凡事要轻盈点,如今才懂,沉重的东西人人讨厌感情也一样或许黄金?哦,那纸醉金迷处,黄金骰子抓一把,可以砸破人头。玲珑安红豆那种,又被笑是轻薄桃花逐水流。
没有人比她更适合扮演守候中的湘夫人。
迷恋慕存在的事物。
连翘回到凤凰岭,被张月樵暂且收留在天真观,远绸住过的那间屋。
石阶上的青苔吸饱雨水,更厚了。墙壁依旧灰白,仿佛还回荡着昔日悲声嚎哭。单薄木板床,承担过破碎的相拥。
有债。
于是他去索取代价,讨还他认为这个世界亏欠他的所有。押上最后一注,甘做命运的赌徒。
小九找到山上,也只是默默地陪坐一会儿,什么也不问。从远拓处,带来那只镯子,给她。
连翘打开看一眼,塞进枕头底下。
只有她自己,从清晨睡到下午。无梦,醒来鼻血沾染枕头。
看山看云,看水看桥。
太深的思念会让人衰老,太重的回忆会让人沉沦。
她没有想念远绸。
刻意不去想他,如何在另一个繁华而孤独的世界存活下来。
那名字是她的咒语。是无可抵抗的痛楚,带一点点血污。
卸了妆的连翘开始懂得,没爱过就是没爱过,那不是时间能解释的事情。他们从小一起长大,十几二十年光景。他和楚小姐才认识多少天?
原来,情爱不过是小恩小惠。功名利禄当前,什么面子啊骨气啊尊严啊情义啊,统统靠边。
水母娘娘是活在水晶洞府里天真的妖,不懂这道理。连个妖也做不好,哪分得清人世间那么多复杂算计,所以落个灰飞烟灭结局。
太守公子拿走了明珠。如何盗取?戏里没写。那些不能演出来的,往往才是真的。他灌醉她,像贪婪的秃鹫剖开她的胸腔,血管被一根根抽出,最后是心脏。扔在地上,踩脏了,啄破了,走了。连吃掉也不屑。
他不肯要她的心。
但自己还活着呢。连翘想,咬牙活下去,不得不忍受生命里诸多失望。
唯独那腔子掏得空荡荡,没有明珠,也没有心了,放点什么好。
小九带她去逛集市,走着走着,就到了风雨桥。
当年桥上的他们,沉浮各势异。走得最远是凤立,去处最不可言说是远绸。小九仍流水青萍不由己,远拓隐于群山楼寨间。小伍随分从时,跟岳在山料理新厂的事,很上道。
然而当年求签的人里没他。没有最好,不那么汲汲以求,比较容易避开看不见的翻云覆雨手。
没着没落是连翘。
“跟我一起登台。”小九握一握她的手腕,还空着,那镯子不曾戴上。或许她并不想留下,只是无处可去。
上海?连翘被一股腐坏的气味击中,又哀伤又恐惧。
“你知道我不是那块料子,舞跳得不好。”
“‘好’是没有尽头的,也很难被定义。”她注视桥墩下流水的涡旋,不停转呀转,很轻地说:“除了舞台,我们还能去哪儿呢。”
“你觉得自己还不够……”连翘顿一下。原本想说的是,“幸运”,又觉得不妥,很多事并不像表面看到的那样,她有她的不容易。
默了片刻,才道:“做得还不够‘好’吗?”
小九不言语,摇一摇头。
天空的云移过来点,在她年轻的额头留下阴影。
“如果,仅仅因为害怕‘不好’的后果,而去追求‘好’,这样的‘好’又有多少意义?他……他们,都问过我,真正想要的是什么。我没有办法回答。”

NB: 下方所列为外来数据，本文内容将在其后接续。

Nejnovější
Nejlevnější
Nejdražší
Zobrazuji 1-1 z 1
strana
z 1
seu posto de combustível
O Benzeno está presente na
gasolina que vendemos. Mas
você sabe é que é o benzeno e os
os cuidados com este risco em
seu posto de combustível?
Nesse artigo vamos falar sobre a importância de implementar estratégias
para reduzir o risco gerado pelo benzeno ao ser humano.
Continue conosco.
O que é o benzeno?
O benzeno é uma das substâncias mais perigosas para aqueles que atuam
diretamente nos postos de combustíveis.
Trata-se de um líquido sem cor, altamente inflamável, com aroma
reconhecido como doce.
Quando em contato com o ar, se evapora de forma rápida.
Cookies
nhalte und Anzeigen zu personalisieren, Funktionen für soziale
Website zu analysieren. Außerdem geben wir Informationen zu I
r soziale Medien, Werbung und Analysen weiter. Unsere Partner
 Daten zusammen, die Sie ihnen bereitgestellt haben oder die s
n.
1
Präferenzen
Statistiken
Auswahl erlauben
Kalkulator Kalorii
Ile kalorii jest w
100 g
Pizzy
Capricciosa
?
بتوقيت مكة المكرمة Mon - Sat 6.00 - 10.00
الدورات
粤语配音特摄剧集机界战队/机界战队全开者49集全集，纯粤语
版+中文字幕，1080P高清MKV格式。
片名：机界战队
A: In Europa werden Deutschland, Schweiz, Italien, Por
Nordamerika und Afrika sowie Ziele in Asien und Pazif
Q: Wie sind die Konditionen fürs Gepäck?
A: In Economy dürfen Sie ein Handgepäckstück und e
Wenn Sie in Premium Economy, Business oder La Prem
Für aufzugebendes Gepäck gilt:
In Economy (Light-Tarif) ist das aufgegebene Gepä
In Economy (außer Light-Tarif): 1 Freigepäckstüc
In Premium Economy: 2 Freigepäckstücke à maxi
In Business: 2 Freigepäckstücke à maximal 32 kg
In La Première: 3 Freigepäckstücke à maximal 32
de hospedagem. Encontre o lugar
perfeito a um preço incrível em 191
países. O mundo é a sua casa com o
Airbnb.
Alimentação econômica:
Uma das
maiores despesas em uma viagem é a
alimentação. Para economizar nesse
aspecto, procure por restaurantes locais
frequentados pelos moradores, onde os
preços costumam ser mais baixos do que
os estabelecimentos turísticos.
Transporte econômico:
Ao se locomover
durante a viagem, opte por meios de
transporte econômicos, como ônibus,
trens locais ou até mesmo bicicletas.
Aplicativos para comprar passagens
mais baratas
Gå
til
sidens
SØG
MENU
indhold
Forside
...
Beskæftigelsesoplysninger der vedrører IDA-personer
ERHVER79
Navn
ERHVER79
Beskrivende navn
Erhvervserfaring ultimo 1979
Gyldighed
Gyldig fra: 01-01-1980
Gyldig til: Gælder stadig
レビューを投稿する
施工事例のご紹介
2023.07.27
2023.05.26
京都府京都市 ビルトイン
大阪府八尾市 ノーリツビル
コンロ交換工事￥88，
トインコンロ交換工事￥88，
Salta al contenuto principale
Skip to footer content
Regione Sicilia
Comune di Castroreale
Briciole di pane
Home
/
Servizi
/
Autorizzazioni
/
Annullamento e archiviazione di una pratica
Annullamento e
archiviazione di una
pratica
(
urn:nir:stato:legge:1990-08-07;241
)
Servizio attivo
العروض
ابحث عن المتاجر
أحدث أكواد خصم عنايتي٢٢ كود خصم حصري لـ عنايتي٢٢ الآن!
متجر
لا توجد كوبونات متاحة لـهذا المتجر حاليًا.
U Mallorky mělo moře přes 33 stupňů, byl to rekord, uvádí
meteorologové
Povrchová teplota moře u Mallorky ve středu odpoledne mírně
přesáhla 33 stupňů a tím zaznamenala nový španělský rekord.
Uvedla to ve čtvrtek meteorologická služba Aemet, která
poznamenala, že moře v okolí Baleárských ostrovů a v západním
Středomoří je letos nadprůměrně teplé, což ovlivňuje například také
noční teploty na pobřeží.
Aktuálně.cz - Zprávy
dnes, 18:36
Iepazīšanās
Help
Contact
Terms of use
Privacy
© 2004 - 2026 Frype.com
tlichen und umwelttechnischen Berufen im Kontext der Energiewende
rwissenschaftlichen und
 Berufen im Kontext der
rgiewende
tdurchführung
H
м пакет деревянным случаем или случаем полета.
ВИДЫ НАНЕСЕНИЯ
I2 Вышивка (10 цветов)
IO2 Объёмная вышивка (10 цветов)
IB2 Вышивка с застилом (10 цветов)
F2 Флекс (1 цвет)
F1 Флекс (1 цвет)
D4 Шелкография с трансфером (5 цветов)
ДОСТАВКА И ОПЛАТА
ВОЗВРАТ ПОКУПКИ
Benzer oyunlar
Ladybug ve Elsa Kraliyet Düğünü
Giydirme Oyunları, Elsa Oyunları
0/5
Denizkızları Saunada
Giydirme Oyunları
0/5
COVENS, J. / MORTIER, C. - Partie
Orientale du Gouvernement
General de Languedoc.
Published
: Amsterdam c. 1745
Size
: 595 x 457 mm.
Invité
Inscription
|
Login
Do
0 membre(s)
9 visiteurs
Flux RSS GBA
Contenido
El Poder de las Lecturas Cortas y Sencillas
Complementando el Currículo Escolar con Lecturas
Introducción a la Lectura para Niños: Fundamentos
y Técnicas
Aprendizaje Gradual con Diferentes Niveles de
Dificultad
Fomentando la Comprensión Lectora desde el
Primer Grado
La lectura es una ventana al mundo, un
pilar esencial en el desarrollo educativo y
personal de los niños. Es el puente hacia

从记事起,紧绷得一刻都没松懈过。因为知道自己没有父母,没有依靠,没有家。被送去哪里做什么,全部不由自己做主,不存在别的选择。学这个学那个,要柔顺要听话,要识教要懂事,去做到最好不要问为什么。
不可以偷懒,不可以怕痛,不可以软弱,不可以犯错。喜不喜欢不重要。她甚至不知道如何分辨,想要和不想要。
用隐忍顺从,换取暂时的陪伴与庇护。什么都会什么都肯做,就不会被抛弃。
一切年轻女子的喜好,都与她无关。她也不能从那些事里,真正感到乐趣。化妆是为了演出,从小就懂怎么往脸上涂抹脂粉。还有怎样的霓裳,能比戏服舞衣更华丽闪亮。
人人都夸她好拼,生得美,勤奋努力上进,天分又高。她不敢停下,偶得空闲,也不懂该怎么休息,总是很紧张,很怕。
睁眼闭眼,像走在危荡的悬索中间,前后雾茫茫,两边是绝崖。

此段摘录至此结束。